Question

The arrivals of clients at a service firm in Santa Clara is a random variable from Poisson distribution with rate 2 arrivals per hour. What is the probability that in one hour more than 5 clients arrive

Answer 1

Answer:

1.76% probability that in one hour more than 5 clients arrive

Step-by-step explanation:

In a Poisson distribution, the probability that X represents the number of successes of a random variable is given by the following formula:

$P(X = x) = \frac{e^{-\mu}*\mu^{x}}{(x)!}$

In which

x is the number of sucesses

e = 2.71828 is the Euler number

$\mu$ is the mean in the given time interval.

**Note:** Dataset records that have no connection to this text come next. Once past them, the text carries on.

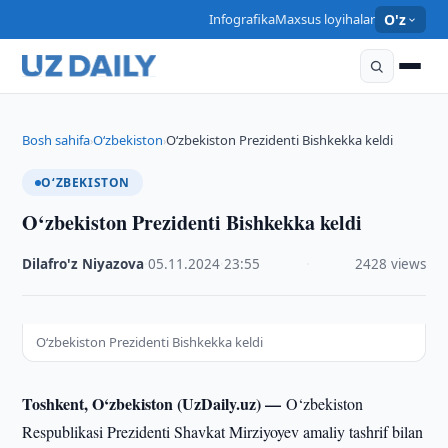
Infografika
Maxsus loyihalar
O'z
Bosh sahifa
O‘zbekiston
O‘zbekiston Prezidenti Bishkekka keldi
›
›
O‘ZBEKISTON
O‘zbekiston Prezidenti Bishkekka keldi
Dilafro'z Niyazova
·
05.11.2024
·
23:55
·
2428 views
O‘zbekiston Prezidenti Bishkekka keldi
Toshkent, O‘zbekiston (UzDaily.uz) —
O‘zbekiston
Respublikasi Prezidenti Shavkat Mirziyoyev amaliy tashrif bilan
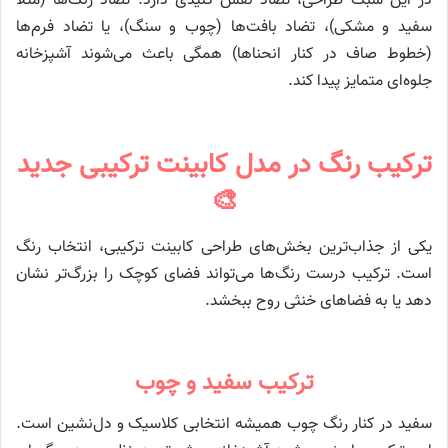
در این سبک طراحی، تضاد نقش کلیدی دارد. تضاد رنگ‌ها (مثلاً
سفید و مشکی)، تضاد بافت‌ها (چوب و سنگ)، یا تضاد فرم‌ها
(خطوط صاف در کنار انحناها) همگی باعث می‌شوند آشپزخانه
جلوه‌ای متمایز پیدا کند.
ترکیب رنگ در مدل کابینت ترکیبی جدید
🎨
یکی از جذاب‌ترین بخش‌های طراحی کابینت ترکیبی، انتخاب رنگ
است. ترکیب درست رنگ‌ها می‌تواند فضای کوچک را بزرگ‌تر نشان
دهد یا به فضاهای خنثی روح ببخشد.
ترکیب سفید و چوب
سفید در کنار رنگ چوب همیشه انتخابی کلاسیک و دل‌نشین است.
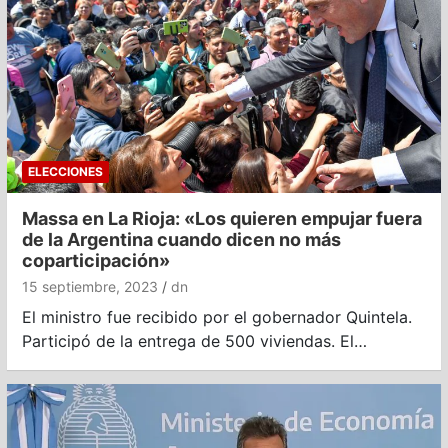
ELECCIONES
Massa en La Rioja: «Los quieren empujar fuera
de la Argentina cuando dicen no más
coparticipación»
15 septiembre, 2023
dn
El ministro fue recibido por el gobernador Quintela.
Participó de la entrega de 500 viviendas. El…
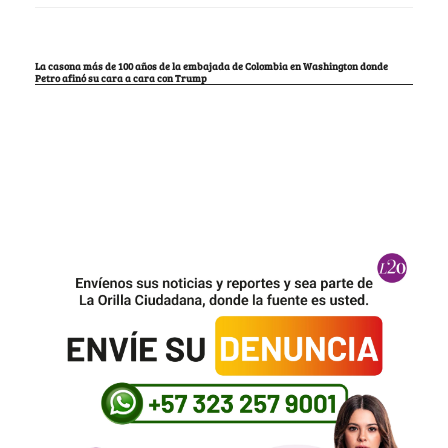
La casona más de 100 años de la embajada de Colombia en Washington donde
Petro afinó su cara a cara con Trump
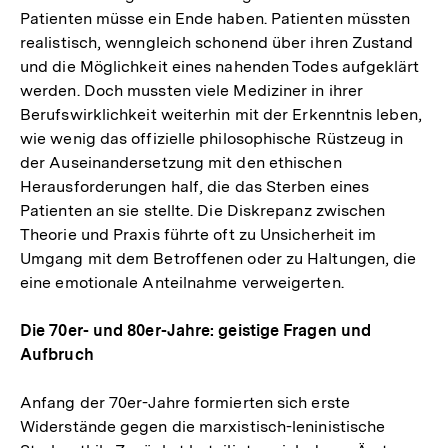
Patienten müsse ein Ende haben. Patienten müssten
realistisch, wenngleich schonend über ihren Zustand
und die Möglichkeit eines nahenden Todes aufgeklärt
werden. Doch mussten viele Mediziner in ihrer
Berufswirklichkeit weiterhin mit der Erkenntnis leben,
wie wenig das offizielle philosophische Rüstzeug in
der Auseinandersetzung mit den ethischen
Herausforderungen half, die das Sterben eines
Patienten an sie stellte. Die Diskrepanz zwischen
Theorie und Praxis führte oft zu Unsicherheit im
Umgang mit dem Betroffenen oder zu Haltungen, die
eine emotionale Anteilnahme verweigerten.
Die 70er- und 80er-Jahre: geistige Fragen und
Aufbruch
Anfang der 70er-Jahre formierten sich erste
Widerstände gegen die marxistisch-leninistische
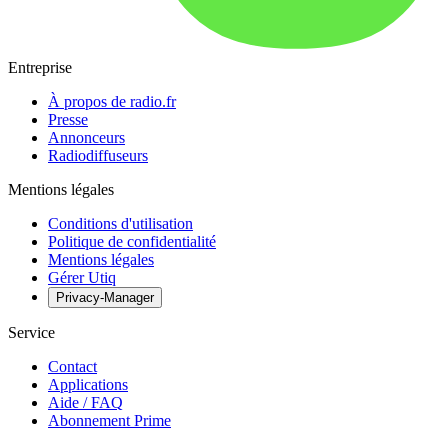
Entreprise
À propos de radio.fr
Presse
Annonceurs
Radiodiffuseurs
Mentions légales
Conditions d'utilisation
Politique de confidentialité
Mentions légales
Gérer Utiq
Privacy-Manager
Service
Contact
Applications
Aide / FAQ
Abonnement Prime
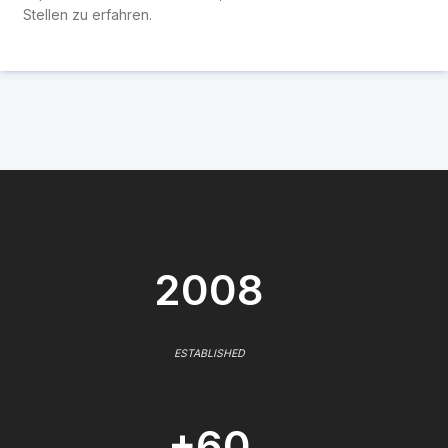
Stellen zu erfahren.
2008
ESTABLISHED
+60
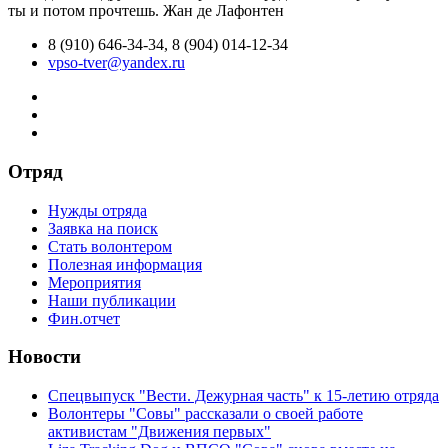
ты и потом прочтешь.
Жан де Лафонтен
8 (910) 646-34-34, 8 (904) 014-12-34
vpso-tver@yandex.ru
Отряд
Нужды отряда
Заявка на поиск
Стать волонтером
Полезная информация
Мероприятия
Наши публикации
Фин.отчет
Новости
Спецвыпуск "Вести. Дежурная часть" к 15-летию отряда
Волонтеры "Совы" рассказали о своей работе
активистам "Движения первых"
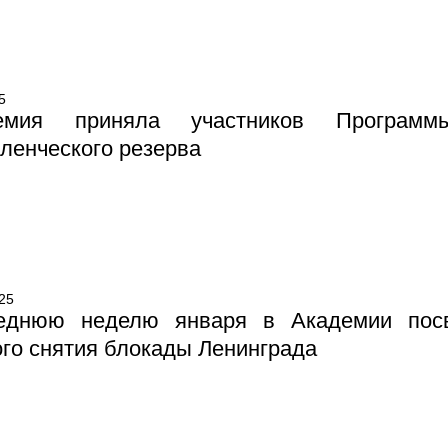
5
емия приняла участников Программ
ленческого резерва
25
еднюю неделю января в Академии посв
го снятия блокады Ленинграда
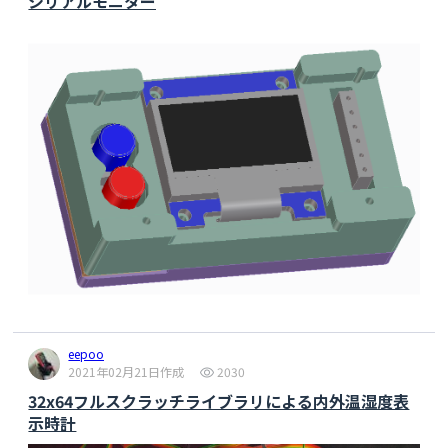
シリアルモニター
  display.setTextSize(4);      // Normal 1:1 
pixel scale

  display.setTextColor(SSD1306_WHITE); // Draw 
white text

  display.setCursor(0, 0);

  display.print(vol);

  display.print("V");

  display.display();

  delay(500);

  showSetTime();

}

void resetLeftAlone() {

  leftAlone = millis() + LEFTALONE;

  lfAlarmCount = LFAC;

}

eepoo
void showSetTime() {

2021年02月21日作成
2030
  display.clearDisplay();

32x64フルスクラッチライブラリによる内外温湿度表
  display.setCursor(0, 0);

示時計
  display.print(setMins);

  display.setCursor(64, 0);
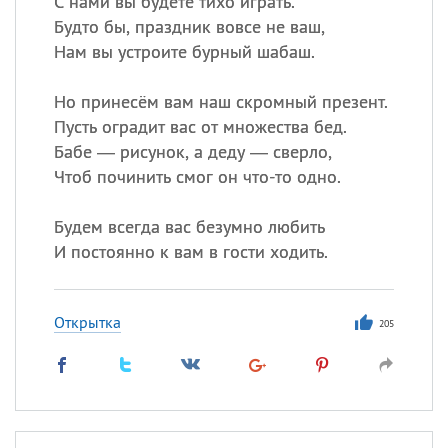
С нами вы будете тихо играть.
Будто бы, праздник вовсе не ваш,
Нам вы устроите бурный шабаш.
Все
ИМЕНА
Сегодня празднуют именины
Но принесём вам наш скромный презент.
Пусть оградит вас от множества бед.
Бабе — рисунок, а деду — сверло,
Анатолий
, Афанасий,
Борис
Чтоб починить смог он что-то одно.
,
Еще
Будем всегда вас безумно любить
Кристина
И постоянно к вам в гости ходить.
Посмотреть значение
и
происхождение
Открытка
205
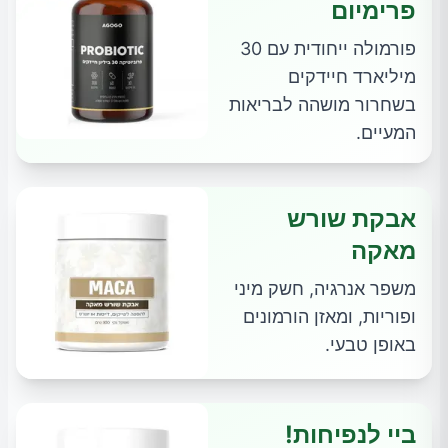
פרימיום
פורמולה ייחודית עם 30
מיליארד חיידקים
בשחרור מושהה לבריאות
המעיים.
אבקת שורש
מאקה
משפר אנרגיה, חשק מיני
ופוריות, ומאזן הורמונים
באופן טבעי.
ביי לנפיחות!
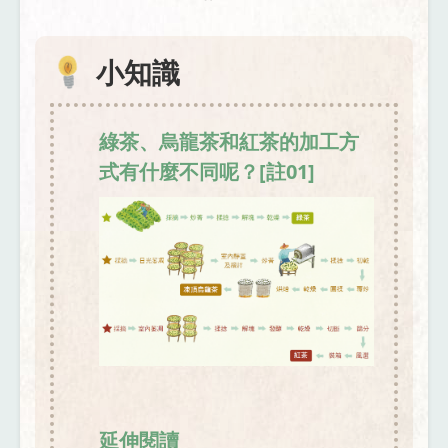
小知識
綠茶、烏龍茶和紅茶的加工方
式有什麼不同呢？[註01]
延伸閱讀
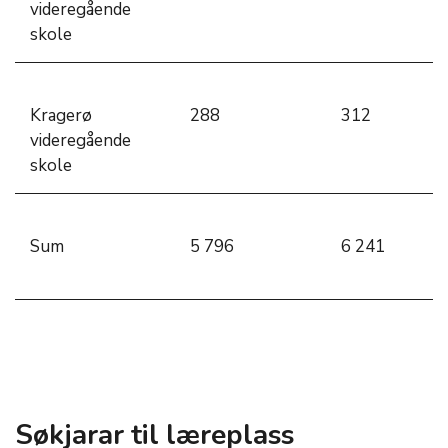
videregående
skole
Kragerø
288
312
videregående
skole
Sum
5 796
6 241
Søkjarar til læreplass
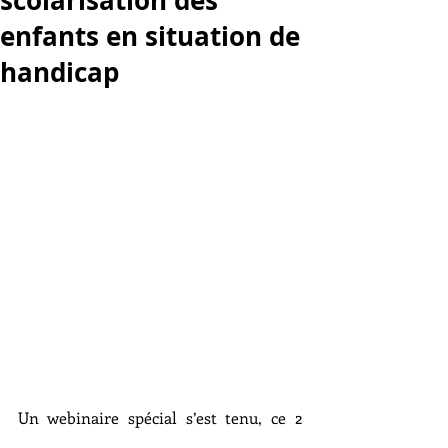
scolarisation des
enfants en situation de
handicap
Un webinaire spécial s’est tenu, ce 2 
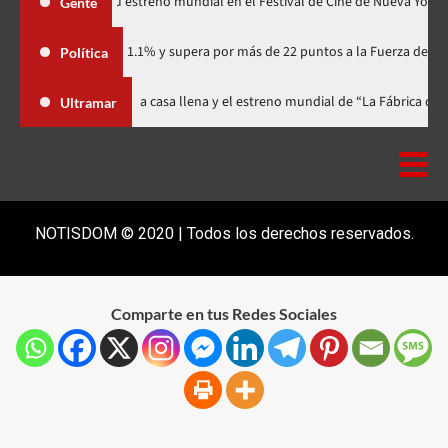
«Godzilla Minus Zero» tendrá su estreno mundial en el Festival de Cine d
Gente
ario con 41.1% y supera por más de 22 puntos a la Fuerza del Pueblo
Política
estival celebra 15 años con una gala a casa llena y el estreno mundial de 
Ultramar
NOTISDOM © 2020 | Todos los derechos reservados.
Comparte en tus Redes Sociales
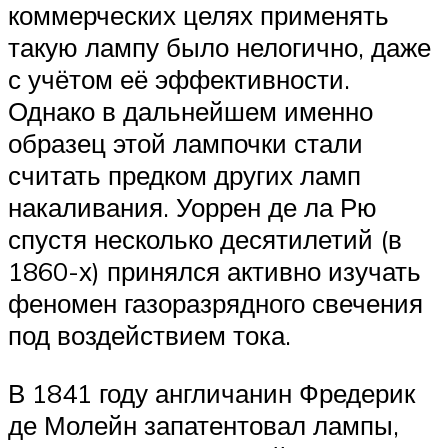
коммерческих целях применять
такую лампу было нелогично, даже
с учётом её эффективности.
Однако в дальнейшем именно
образец этой лампочки стали
считать предком других ламп
накаливания. Уоррен де ла Рю
спустя несколько десятилетий (в
1860-х) принялся активно изучать
феномен газоразрядного свечения
под воздействием тока.
В 1841 году англичанин Фредерик
де Молейн запатентовал лампы,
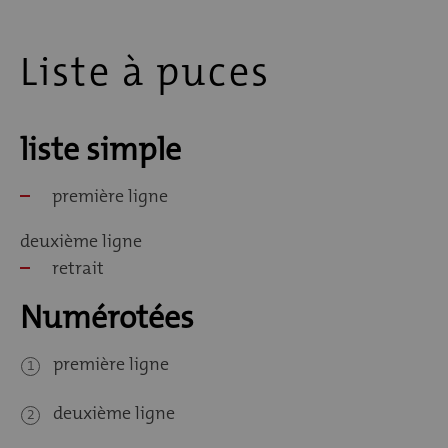
Liste à puces
liste simple
première ligne
deuxième ligne
retrait
Numérotées
première ligne
deuxième ligne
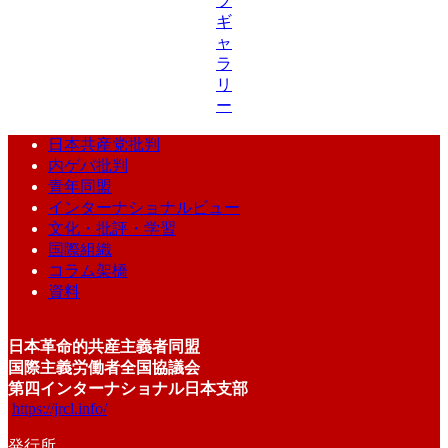
ブ
ギ
ャ
ラ
リ
ー
日本共産党批判
内ゲバ批判
青年同盟
インターナショナルビュー
文化・批評・学習
国際組織
コラム架橋
資料
日本革命的共産主義者同盟
国際主義労働者全国協議会
第四インターナショナル日本支部
https://jrcl.info/
発行所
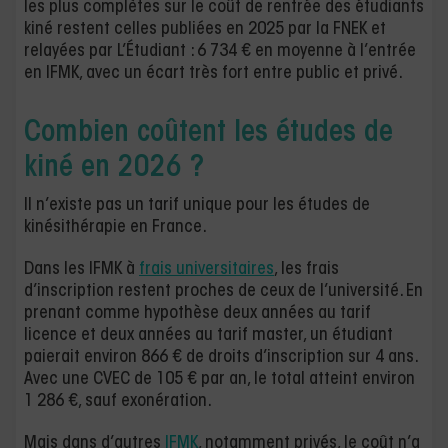
les plus complètes sur le coût de rentrée des étudiants
kiné restent celles publiées en 2025 par la FNEK et
relayées par L’Étudiant : 6 734 € en moyenne à l’entrée
en IFMK, avec un écart très fort entre public et privé.
Combien coûtent les études de
kiné en 2026 ?
Il n’existe pas un tarif unique pour les études de
kinésithérapie en France.
Dans les IFMK à
frais universitaires
, les frais
d’inscription restent proches de ceux de l’université. En
prenant comme hypothèse deux années au tarif
licence et deux années au tarif master, un étudiant
paierait environ 866 € de droits d’inscription sur 4 ans.
Avec une CVEC de 105 € par an, le total atteint environ
1 286 €, sauf exonération.
Mais dans d’autres
IFMK
, notamment privés, le coût n’a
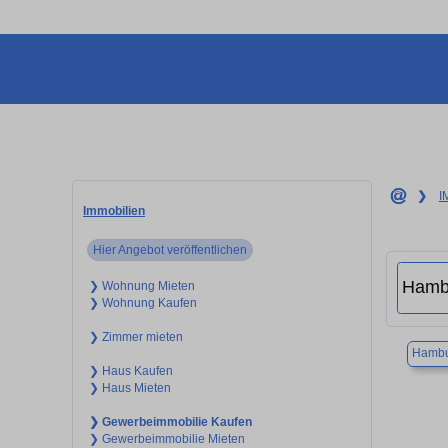
❯
I
Immobilien
Hier Angebot veröffentlichen
❯ Wohnung Mieten
❯ Wohnung Kaufen
❯ Zimmer mieten
Hambu
❯ Haus Kaufen
❯ Haus Mieten
❯ Gewerbeimmobilie Kaufen
❯ Gewerbeimmobilie Mieten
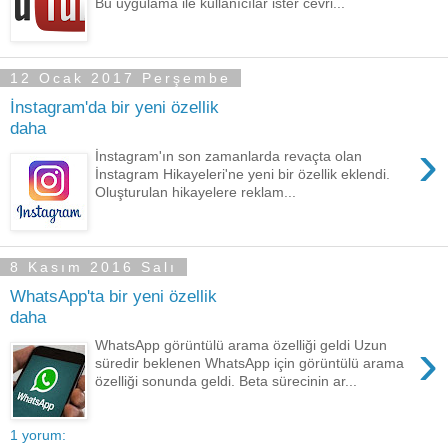
Bu uygulama ile kullanıcılar ister cevri...
12 Ocak 2017 Perşembe
İnstagram'da bir yeni özellik
daha
›
İnstagram'ın son zamanlarda revaçta olan
İnstagram Hikayeleri'ne yeni bir özellik eklendi.
Oluşturulan hikayelere reklam...
8 Kasım 2016 Salı
WhatsApp'ta bir yeni özellik
daha
›
WhatsApp görüntülü arama özelliği geldi Uzun
süredir beklenen WhatsApp için görüntülü arama
özelliği sonunda geldi. Beta sürecinin ar...
1 yorum:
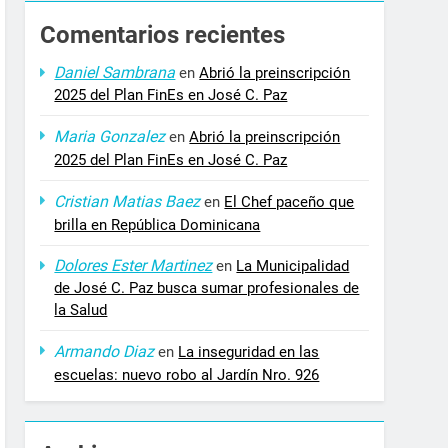
Comentarios recientes
Daniel Sambrana
en
Abrió la preinscripción
2025 del Plan FinEs en José C. Paz
Maria Gonzalez
en
Abrió la preinscripción
2025 del Plan FinEs en José C. Paz
Cristian Matias Baez
en
El Chef paceño que
brilla en República Dominicana
Dolores Ester Martinez
en
La Municipalidad
de José C. Paz busca sumar profesionales de
la Salud
Armando Diaz
en
La inseguridad en las
escuelas: nuevo robo al Jardín Nro. 926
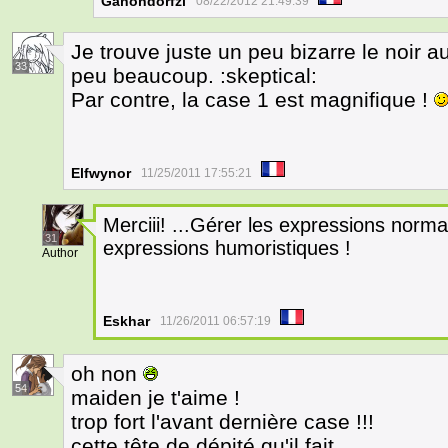
Ganondorfzl
08/22/2012 21:49:39
Je trouve juste un peu bizarre le noir au
33
peu beaucoup. :skeptical:
Par contre, la case 1 est magnifique !
Elfwynor
11/25/2011 17:55:21
Merciii! ...Gérer les expressions normal
31
expressions humoristiques !
Author
Eskhar
11/26/2011 06:57:19
oh non
54
maiden je t'aime !
trop fort l'avant dernière case !!!
cette tête de dépité qu'il fait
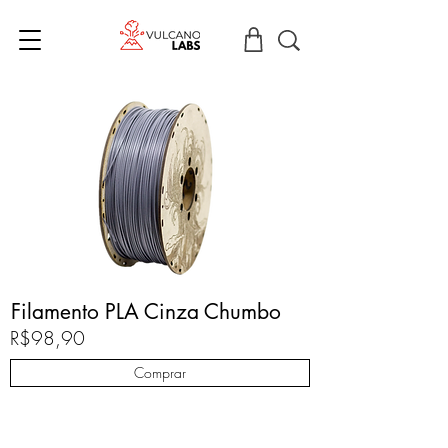
Filamento PLA Cinza Chumbo
R$98,90
Comprar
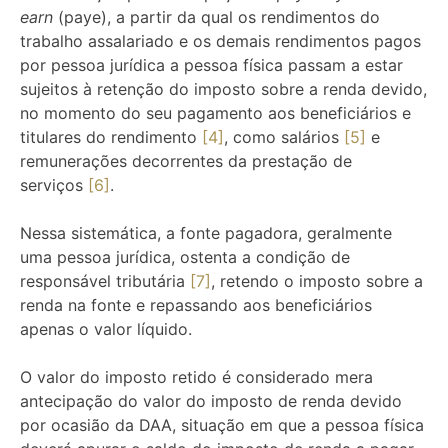
earn
(paye), a partir da qual os rendimentos do
trabalho assalariado e os demais rendimentos pagos
por pessoa jurídica a pessoa física passam a estar
sujeitos à retenção do imposto sobre a renda devido,
no momento do seu pagamento aos beneficiários e
titulares do rendimento
[4]
, como salários
[5]
e
remunerações decorrentes da prestação de
serviços
[6]
.
Nessa sistemática, a fonte pagadora, geralmente
uma pessoa jurídica, ostenta a condição de
responsável tributária
[7]
, retendo o imposto sobre a
renda na fonte e repassando aos beneficiários
apenas o valor líquido.
O valor do imposto retido é considerado mera
antecipação do valor do imposto de renda devido
por ocasião da DAA, situação em que a pessoa física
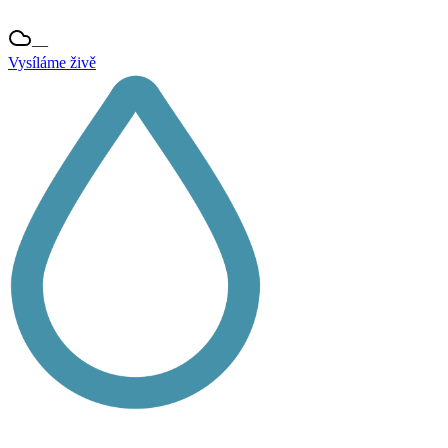
—
Vysíláme živě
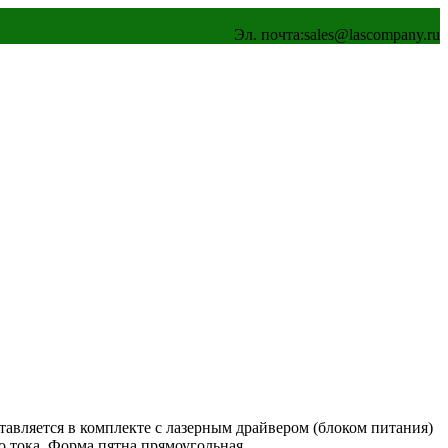
Эл. почта:
sales@lascompany.ru
тавляется в комплекте с лазерным драйвером (блоком питания)
 тока. Форма пятна прямоугольная.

The arrivals of clients at a service firm in Santa Clara is a random variable from Poisson distribution with rate 2 arrivals per hour.

This means that $\mu = 2$

What is the probability that in one hour more than 5 clients arrive

Either 5 or less clients arrive, or more than 5 do. The sum of the probabilities of these events is decimal 1. So

$P(X \leq 5) + P(X > 5) = 1$

We want P(X > 5). So

$P(X > 5) = 1 - P(X \leq 5)$

In which

$P(X \leq 5) = P(X = 0) + P(X = 1) + P(X = 2) + P(X = 3) + P(X = 4) + P(X = 5)$

$P(X = x) = \frac{e^{-\mu}*\mu^{x}}{(x)!}$

$P(X = 0) = \frac{e^{-2}*2^{0}}{(0)!} = 0.1353$

$P(X = 1) = \frac{e^{-2}*2^{1}}{(1)!} = 0.2707$

$P(X = 2) = \frac{e^{-2}*2^{2}}{(2)!} = 0.2707$

$P(X = 3) = \frac{e^{-2}*2^{3}}{(3)!} = 0.1804$

$P(X = 4) = \frac{e^{-2}*2^{4}}{(4)!} = 0.0902$

$P(X = 5) = \frac{e^{-2}*2^{5}}{(5)!} = 0.0361$

$P(X \leq 5) = P(X = 0) + P(X = 1) + P(X = 2) + P(X = 3) + P(X = 4) + P(X = 5) = 0.1353 + 0.2702 + 0.2702 + 0.1804 + 0.0902 + 0.0361 = 0.9824$

$P(X > 5) = 1 - P(X \leq 5) = 1 - 0.9824 = 0.0176$

1.76% probability that in one hour more than 5 clients arrive

Answer 2

Answer:

Probability that in one hour more than 5 clients arrive is 0.0166.

Step-by-step explanation:

We are given that the arrivals of clients at a service firm in Santa Clara is a random variable from Poisson distribution with rate 2 arrivals per hour.

The Poisson distribution is foe random variable is given by;

     $P(X=x) = \frac{e^{-\lambda} \times \lambda^{x} }{x!} ; x = 0,1,2,3,....$

where, $\lambda$ = rate of arrival per hour =2

Let X = Arrival of clients

So, Probability that in one hour more than 5 clients arrive = P(X > 5)

P(X > 5) = $1-P(X \leq 5)$

P(X $\leq$ 5) = P(X = 0) + P(X = 1) + P(X = 2) + P(X = 3) + P(X = 4) + P(X = 5)  

              = $\frac{e^{-2} \times 2^{0} }{0!} +\frac{e^{-2} \times 2^{1} }{1!} +\frac{e^{-2} \times 2^{2} }{2!} +\frac{e^{-2} \times 2^{3} }{3!} +\frac{e^{-2} \times 2^{4} }{4!} +\frac{e^{-2} \times 2^{5} }{5!}$

              = 0.1353 + 0.2707 + 0.2707 + 0.1804 + 0.0902 + 0.0361

              = 0.9834

So, P(X > 5) = $1-P(X \leq 5)$ = 1 - 0.9834 = 0.0166

Therefore, probability that in one hour more than 5 clients arrive is 0.0166.